[Records contained in a dataset]

----

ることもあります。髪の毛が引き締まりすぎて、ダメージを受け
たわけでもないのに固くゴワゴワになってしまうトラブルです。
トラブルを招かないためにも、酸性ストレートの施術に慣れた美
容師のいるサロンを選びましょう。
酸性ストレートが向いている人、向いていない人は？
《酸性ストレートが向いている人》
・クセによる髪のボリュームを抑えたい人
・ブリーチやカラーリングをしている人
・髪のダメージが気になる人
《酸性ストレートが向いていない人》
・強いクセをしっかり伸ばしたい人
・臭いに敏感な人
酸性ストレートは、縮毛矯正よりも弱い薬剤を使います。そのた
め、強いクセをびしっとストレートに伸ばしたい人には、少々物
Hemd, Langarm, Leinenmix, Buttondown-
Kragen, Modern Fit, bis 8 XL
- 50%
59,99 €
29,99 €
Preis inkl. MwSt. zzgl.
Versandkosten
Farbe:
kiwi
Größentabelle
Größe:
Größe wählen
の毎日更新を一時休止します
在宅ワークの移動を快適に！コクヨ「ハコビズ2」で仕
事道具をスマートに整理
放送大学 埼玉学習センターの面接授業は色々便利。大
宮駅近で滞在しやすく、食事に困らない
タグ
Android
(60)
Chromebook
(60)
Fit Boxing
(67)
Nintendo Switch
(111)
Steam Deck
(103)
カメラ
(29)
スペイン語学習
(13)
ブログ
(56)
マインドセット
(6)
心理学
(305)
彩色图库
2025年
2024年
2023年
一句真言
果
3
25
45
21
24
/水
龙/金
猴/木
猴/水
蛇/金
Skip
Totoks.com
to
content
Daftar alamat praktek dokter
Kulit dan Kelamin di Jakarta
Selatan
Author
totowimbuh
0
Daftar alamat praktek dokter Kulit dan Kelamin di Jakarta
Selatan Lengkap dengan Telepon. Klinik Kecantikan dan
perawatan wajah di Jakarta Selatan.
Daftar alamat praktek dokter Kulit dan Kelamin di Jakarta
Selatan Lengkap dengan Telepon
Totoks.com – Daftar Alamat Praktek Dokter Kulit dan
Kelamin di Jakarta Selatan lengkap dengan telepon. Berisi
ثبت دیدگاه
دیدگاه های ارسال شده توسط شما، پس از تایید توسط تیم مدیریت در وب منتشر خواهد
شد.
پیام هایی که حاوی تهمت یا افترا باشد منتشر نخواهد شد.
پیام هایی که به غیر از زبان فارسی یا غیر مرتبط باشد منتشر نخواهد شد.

----

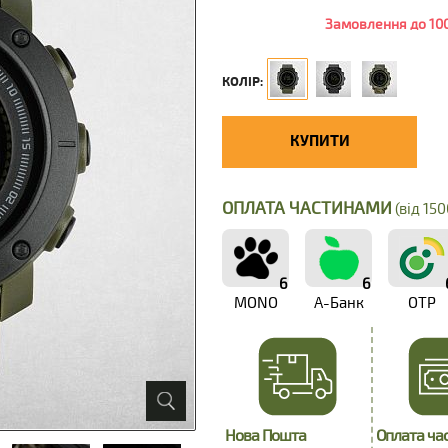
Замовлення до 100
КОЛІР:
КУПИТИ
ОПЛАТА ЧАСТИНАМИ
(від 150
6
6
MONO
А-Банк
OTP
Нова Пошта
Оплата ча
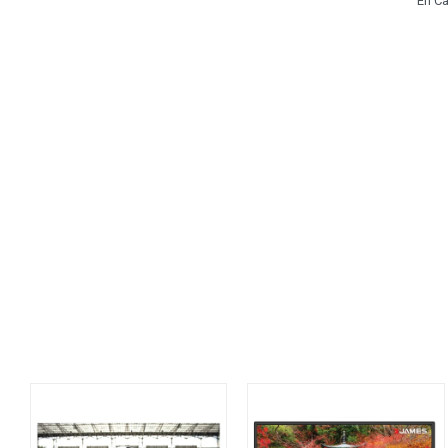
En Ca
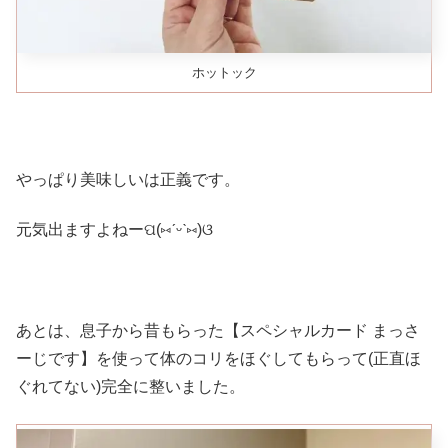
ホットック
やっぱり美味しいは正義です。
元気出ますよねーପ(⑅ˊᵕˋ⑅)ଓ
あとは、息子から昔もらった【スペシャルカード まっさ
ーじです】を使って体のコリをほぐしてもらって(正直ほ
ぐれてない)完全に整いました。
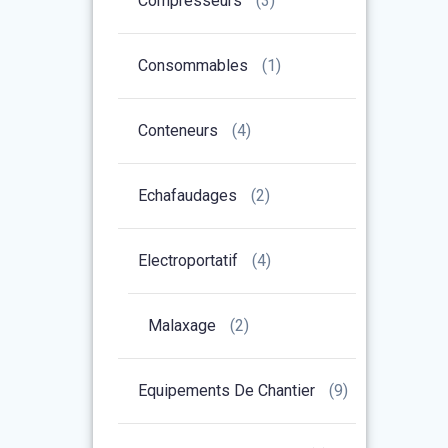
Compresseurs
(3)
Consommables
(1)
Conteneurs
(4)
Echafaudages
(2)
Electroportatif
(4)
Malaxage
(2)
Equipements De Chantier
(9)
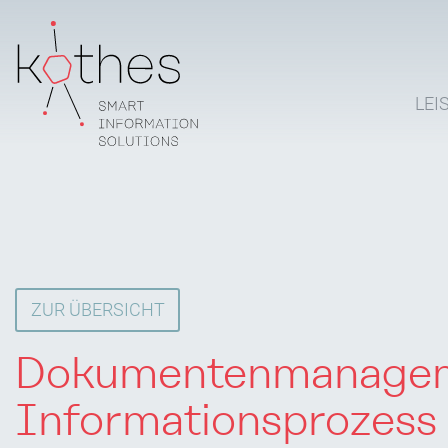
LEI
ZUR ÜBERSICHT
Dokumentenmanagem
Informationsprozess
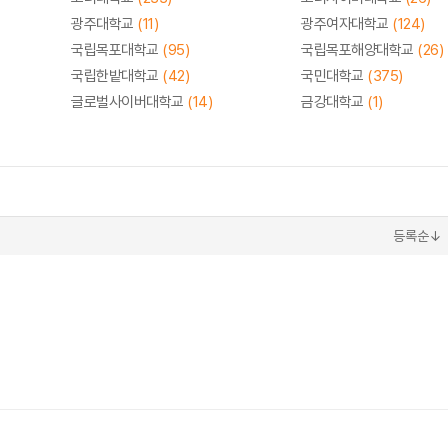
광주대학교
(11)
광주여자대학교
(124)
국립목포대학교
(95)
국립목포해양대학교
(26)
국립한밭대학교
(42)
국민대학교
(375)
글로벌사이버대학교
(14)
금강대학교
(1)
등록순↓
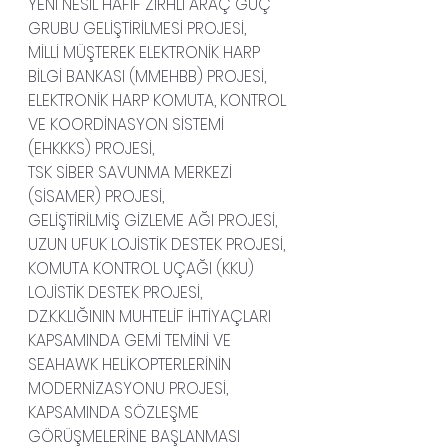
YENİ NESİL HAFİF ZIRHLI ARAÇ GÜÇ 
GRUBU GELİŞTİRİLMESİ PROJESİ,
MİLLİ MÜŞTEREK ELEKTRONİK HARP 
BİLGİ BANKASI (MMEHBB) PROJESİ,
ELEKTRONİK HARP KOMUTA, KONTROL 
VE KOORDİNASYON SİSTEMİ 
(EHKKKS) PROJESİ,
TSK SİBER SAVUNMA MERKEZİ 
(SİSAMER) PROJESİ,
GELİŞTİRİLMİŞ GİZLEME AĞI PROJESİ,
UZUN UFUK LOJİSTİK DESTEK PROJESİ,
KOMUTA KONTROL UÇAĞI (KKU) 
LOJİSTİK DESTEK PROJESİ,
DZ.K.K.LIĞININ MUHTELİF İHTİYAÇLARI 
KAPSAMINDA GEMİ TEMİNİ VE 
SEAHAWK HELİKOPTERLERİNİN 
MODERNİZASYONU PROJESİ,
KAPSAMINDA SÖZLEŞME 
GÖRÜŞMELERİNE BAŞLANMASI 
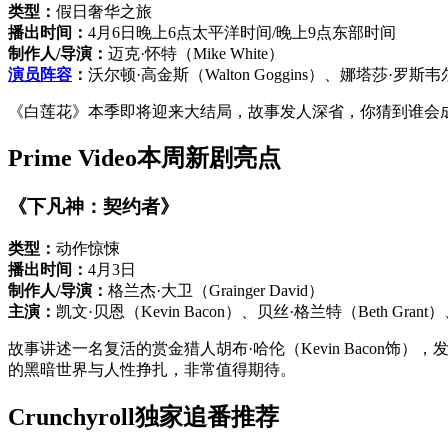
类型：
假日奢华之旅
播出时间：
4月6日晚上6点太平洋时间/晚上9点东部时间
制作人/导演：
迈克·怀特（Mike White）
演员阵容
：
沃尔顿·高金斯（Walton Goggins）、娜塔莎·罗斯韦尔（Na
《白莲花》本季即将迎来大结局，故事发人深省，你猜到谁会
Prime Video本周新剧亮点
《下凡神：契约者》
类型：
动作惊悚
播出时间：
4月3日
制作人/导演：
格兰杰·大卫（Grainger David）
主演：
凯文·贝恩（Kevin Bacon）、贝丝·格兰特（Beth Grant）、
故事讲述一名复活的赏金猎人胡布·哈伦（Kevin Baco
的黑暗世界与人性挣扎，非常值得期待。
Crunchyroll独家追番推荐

----

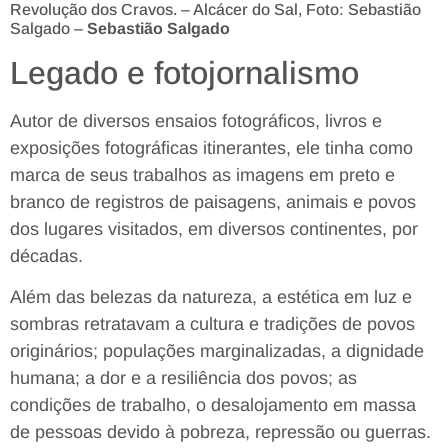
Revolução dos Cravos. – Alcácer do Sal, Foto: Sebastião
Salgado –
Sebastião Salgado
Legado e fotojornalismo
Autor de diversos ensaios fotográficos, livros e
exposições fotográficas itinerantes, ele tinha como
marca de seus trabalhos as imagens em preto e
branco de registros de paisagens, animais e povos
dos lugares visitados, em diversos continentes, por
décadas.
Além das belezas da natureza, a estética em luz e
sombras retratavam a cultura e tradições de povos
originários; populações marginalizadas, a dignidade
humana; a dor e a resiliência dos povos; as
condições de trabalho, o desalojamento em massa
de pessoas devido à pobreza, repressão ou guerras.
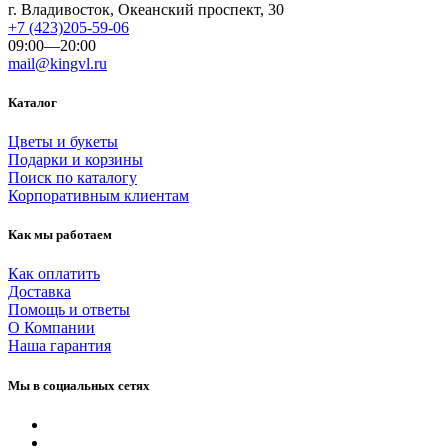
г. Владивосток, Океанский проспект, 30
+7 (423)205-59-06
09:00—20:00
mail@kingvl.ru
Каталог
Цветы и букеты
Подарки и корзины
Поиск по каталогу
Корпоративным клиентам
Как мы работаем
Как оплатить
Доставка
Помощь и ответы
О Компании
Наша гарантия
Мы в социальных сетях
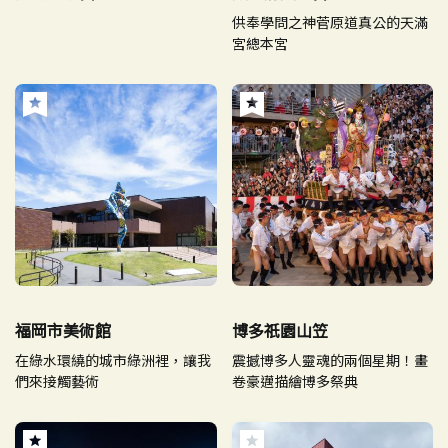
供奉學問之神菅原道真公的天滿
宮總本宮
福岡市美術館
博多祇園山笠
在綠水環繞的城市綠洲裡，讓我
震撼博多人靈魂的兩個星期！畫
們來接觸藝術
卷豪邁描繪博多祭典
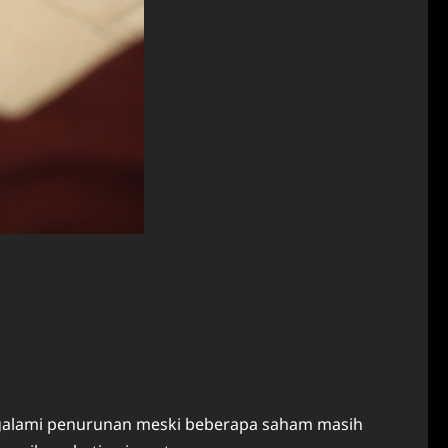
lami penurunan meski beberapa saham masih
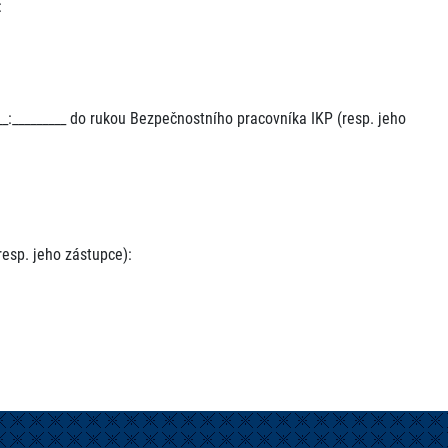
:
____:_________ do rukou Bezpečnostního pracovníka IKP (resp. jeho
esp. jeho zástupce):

----

WHAT YOU HAVE TO DO >>
Retype exactly the lines of the data above that fall between the line with "め、強いクセをびしっとストレートに伸ばしたい人には、少々物" and the line with "پیام هایی که به", inclusive, and add nothing.

RESPONSE TO THE EXERCISE >>
め、強いクセをびしっとストレートに伸ばしたい人には、少々物
Hemd, Langarm, Leinenmix, Buttondown-
Kragen, Modern Fit, bis 8 XL
- 50%
59,99 €
29,99 €
Preis inkl. MwSt. zzgl.
Versandkosten
Farbe:
kiwi
Größentabelle
Größe:
Größe wählen
の毎日更新を一時休止します
在宅ワークの移動を快適に！コクヨ「ハコビズ2」で仕
事道具をスマートに整理
放送大学 埼玉学習センターの面接授業は色々便利。大
宮駅近で滞在しやすく、食事に困らない
タグ
Android
(60)
Chromebook
(60)
Fit Boxing
(67)
Nintendo Switch
(111)
Steam Deck
(103)
カメラ
(29)
スペイン語学習
(13)
ブログ
(56)
マインドセット
(6)
心理学
(305)
彩色图库
2025年
2024年
2023年
一句真言
果
3
25
45
21
24
/水
龙/金
猴/木
猴/水
蛇/金
Skip
Totoks.com
to
content
Daftar alamat praktek dokter
Kulit dan Kelamin di Jakarta
Selatan
Author
totowimbuh
0
Daftar alamat praktek dokter Kulit dan Kelamin di Jakarta
Selatan Lengkap dengan Telepon. Klinik Kecantikan dan
perawatan wajah di Jakarta Selatan.
Daftar alamat praktek dokter Kulit dan Kelamin di Jakarta
Selatan Lengkap dengan Telepon
Totoks.com – Daftar Alamat Praktek Dokter Kulit dan
Kelamin di Jakarta Selatan lengkap dengan telepon. Berisi
ثبت دیدگاه
دیدگاه های ارسال شده توسط شما، پس از تایید توسط تیم مدیریت در وب منتشر خواهد
شد.
پیام هایی که حاوی تهمت یا افترا باشد منتشر نخواهد شد.
پیام هایی که به غیر از زبان فارسی یا غیر مرتبط باشد منتشر نخواهد شد.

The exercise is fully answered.